Dazu vermittelt neunerhaus mit dem eigens gegründeten Tochterunternehmen neunerimmo Betroffenen Wohnungen in ganz Wien. Die Mieter:innen werden je nach Wunsch und Bedarf von Sozialarbeiter:innen, Fachkräften für psychosoziale Gesundheit und Peers, die selbst Wohnungslosigkeit erlebt haben, unterstützt. „Das ist das unstigmatisierendste Modell. Ihr Nachbar oder Ihre Nachbarin könnte Klient:in von uns sein, Sie würden es nicht wissen“, sagt Unterholzner.

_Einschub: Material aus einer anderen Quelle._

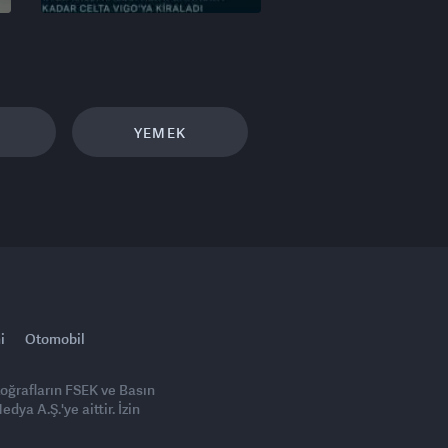
YEMEK
i
Otomobil
toğrafların FSEK ve Basın
ya A.Ş.'ye aittir. İzin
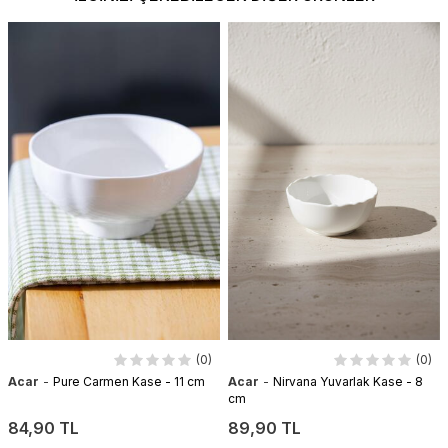
(0)
(0)
-
-
Acar
Pure Carmen Kase - 11 cm
Acar
Nirvana Yuvarlak Kase - 8
cm
84,90 TL
89,90 TL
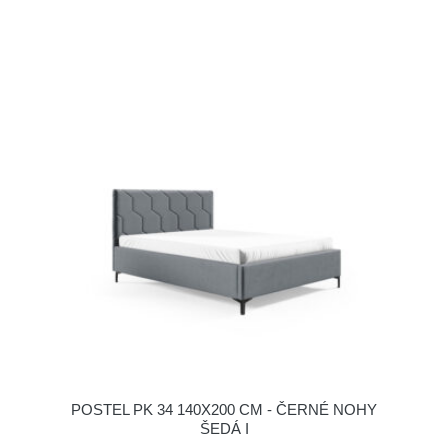
POSTEL PK 34 140X200 CM - ČERNÉ NOHY
ŠEDÁ I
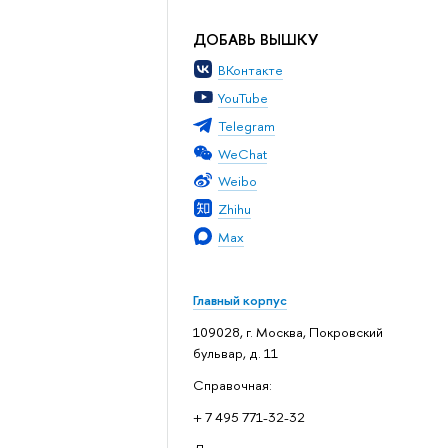
ДОБАВЬ ВЫШКУ
ВКонтакте
YouTube
Telegram
WeChat
Weibo
Zhihu
Max
Главный корпус
109028, г. Москва, Покровский
бульвар, д. 11
Справочная:
+ 7 495 771-32-32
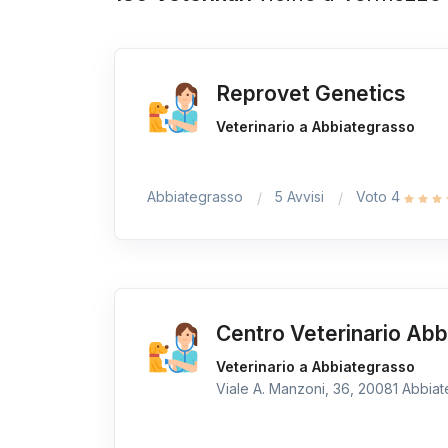
Reprovet Genetics
Veterinario a Abbiategrasso
Abbiategrasso
5 Avvisi
Voto 4
Centro Veterinario Ab
Veterinario a Abbiategrasso
Viale A. Manzoni, 36, 20081 Abbiate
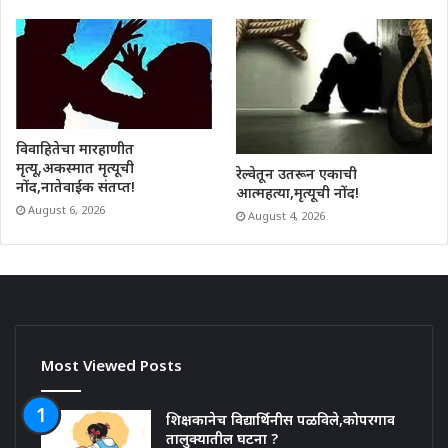
विवाहितेचा मारहाणीत
मृत्यू,अकस्मात मृत्यूची
रेल्वेतून उतरून एकाची
नोंद,नातेवाईक संतप्त!
आत्महत्या,मृत्यूची नोंद!
August 6, 2026
August 4, 2026
Most Viewed Posts
शिक्षकानेच विद्यार्थिनीस पळविले,कोपरगाव
तालुक्यातील घटना ?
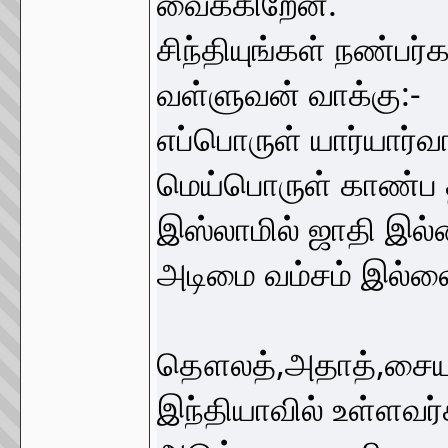
வைக்கிறேன்.
சிந்தியுங்கள் நண்பர்
வள்ளுவன் வாக்கு:-
எப்பொருள் யார்யார்வ
மெய்பொருள் காண்ப 
இஸ்லாமில் ஜாதி இல்
அடிமை வம்சம் இல்லை 
தௌலத்,அதாத்,சைய
இந்தியாவில் உள்ளவர்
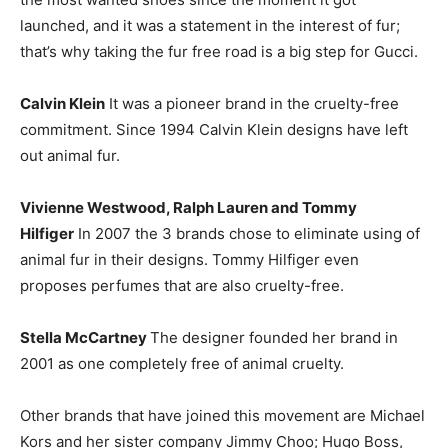
launched, and it was a statement in the interest of fur;
that’s why taking the fur free road is a big step for Gucci.
Calvin Klein
It was a pioneer brand in the cruelty-free
commitment. Since 1994 Calvin Klein designs have left
out animal fur.
Vivienne Westwood, Ralph Lauren and Tommy
Hilfiger
In 2007 the 3 brands chose to eliminate using of
animal fur in their designs. Tommy Hilfiger even
proposes perfumes that are also cruelty-free.
Stella McCartney
The designer founded her brand in
2001 as one completely free of animal cruelty.
Other brands that have joined this movement are Michael
Kors and her sister company Jimmy Choo; Hugo Boss,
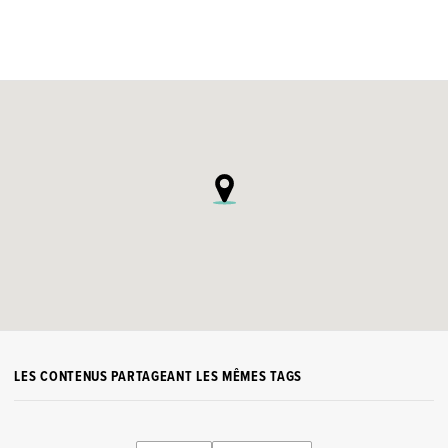
LES CONTENUS PARTAGEANT LES MÊMES TAGS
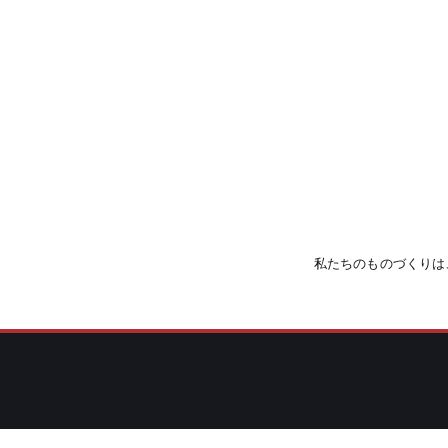
私たちのものづくりは、I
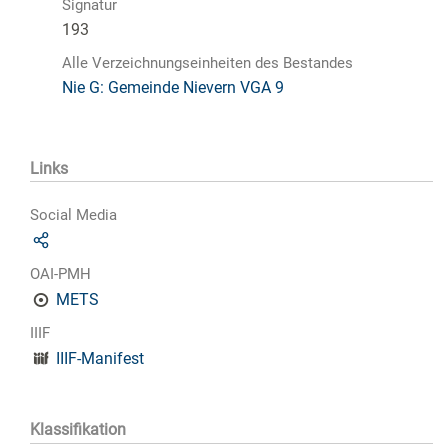
Signatur
193
Alle Verzeichnungseinheiten des Bestandes
Nie G: Gemeinde Nievern VGA 9
Links
Social Media
OAI-PMH
METS
IIIF
IIIF-Manifest
Klassifikation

Laut neunerhaus leben 93 Prozent der Menschen, die so eine Wohnung bekommen haben, nach drei Jahren weiterhin noch stabil darin.

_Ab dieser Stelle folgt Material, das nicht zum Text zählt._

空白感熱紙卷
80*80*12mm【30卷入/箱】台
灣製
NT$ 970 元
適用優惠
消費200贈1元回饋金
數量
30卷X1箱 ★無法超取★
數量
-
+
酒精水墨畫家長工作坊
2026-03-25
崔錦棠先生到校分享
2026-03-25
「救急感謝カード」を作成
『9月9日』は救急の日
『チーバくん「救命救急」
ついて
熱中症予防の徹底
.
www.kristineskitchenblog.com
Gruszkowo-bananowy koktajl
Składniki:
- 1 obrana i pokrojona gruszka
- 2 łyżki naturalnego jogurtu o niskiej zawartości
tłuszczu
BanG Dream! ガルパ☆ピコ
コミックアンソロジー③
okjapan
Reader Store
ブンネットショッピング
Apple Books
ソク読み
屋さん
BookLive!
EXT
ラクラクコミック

Braucht jemand noch engmaschigere Betreuung, gibt es Zimmer in betreuten Wohnhäusern. Auch hier zahlen die Bewohner:innen eine leistbare Miete. Einziehen können Bezugsberechtigte, das heißt obdachlose Menschen, die 5 Jahre durchgängigen Wohnsitz in Wien oder zwei Jahre Arbeit in der Bundeshauptstadt vorweisen können. Um Nichtbezugsberechtigte kümmert sich die Vinzirast.
Die Stadt mal anders
Auch Josef wohnte zunächst in einem Zimmer der betreuten Wohnhäuser, bis letztes Jahr eine neunerhaus-Wohnung sein neues Zuhause wurde. Mit den Führungen bei Shades Tours verdient der Pensionist sich geringfügig etwas hinzu. „Außerdem macht’s mir eine Freude“, sagt der Tourguide.
Unsere Tour beenden wir heute im Wiener Stadtpark. Die Dunkelheit ist bereits hereingebrochen, die Abendluft beginnt zu klirren. Josef raucht noch zusammen mit ein paar Teilnehmenden eine Zigarette und beantwortet letzte Fragen. „Machts es gut“, sagt Josef zum Abschied.